[WHAT YOU HAVE TO DO] Every line of the material below that contains the string "года" must appear in the answer.

[TASK INPUT]

***

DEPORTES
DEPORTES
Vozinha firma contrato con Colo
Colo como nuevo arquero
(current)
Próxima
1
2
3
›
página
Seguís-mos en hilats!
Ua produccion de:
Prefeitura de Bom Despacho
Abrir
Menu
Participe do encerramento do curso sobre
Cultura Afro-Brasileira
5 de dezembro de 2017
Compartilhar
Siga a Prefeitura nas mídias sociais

***

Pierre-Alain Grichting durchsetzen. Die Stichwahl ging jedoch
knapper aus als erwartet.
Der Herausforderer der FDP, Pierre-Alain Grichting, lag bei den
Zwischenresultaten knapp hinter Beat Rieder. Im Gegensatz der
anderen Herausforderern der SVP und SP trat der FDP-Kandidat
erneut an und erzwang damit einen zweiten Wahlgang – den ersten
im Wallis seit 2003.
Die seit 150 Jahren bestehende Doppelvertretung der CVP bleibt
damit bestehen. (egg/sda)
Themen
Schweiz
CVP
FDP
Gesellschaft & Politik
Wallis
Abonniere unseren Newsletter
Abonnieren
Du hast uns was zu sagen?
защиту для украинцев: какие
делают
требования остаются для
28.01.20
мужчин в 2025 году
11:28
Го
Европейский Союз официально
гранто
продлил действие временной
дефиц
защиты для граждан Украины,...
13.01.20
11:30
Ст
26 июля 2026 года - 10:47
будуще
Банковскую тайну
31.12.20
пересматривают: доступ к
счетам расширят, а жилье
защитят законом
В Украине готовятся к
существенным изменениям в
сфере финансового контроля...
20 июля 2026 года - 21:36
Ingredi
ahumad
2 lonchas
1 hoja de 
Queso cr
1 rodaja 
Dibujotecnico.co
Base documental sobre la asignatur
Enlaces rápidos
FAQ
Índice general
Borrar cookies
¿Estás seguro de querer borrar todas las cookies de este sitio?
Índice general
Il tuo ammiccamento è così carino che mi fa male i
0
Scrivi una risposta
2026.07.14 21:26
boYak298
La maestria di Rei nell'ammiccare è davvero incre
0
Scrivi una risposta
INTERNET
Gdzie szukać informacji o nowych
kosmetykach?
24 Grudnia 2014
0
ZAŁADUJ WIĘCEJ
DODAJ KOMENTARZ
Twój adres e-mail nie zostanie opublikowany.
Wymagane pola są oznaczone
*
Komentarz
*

***

[SOLUTION TO THE EXERCISE]
26 июля 2026 года - 10:47
20 июля 2026 года - 21:36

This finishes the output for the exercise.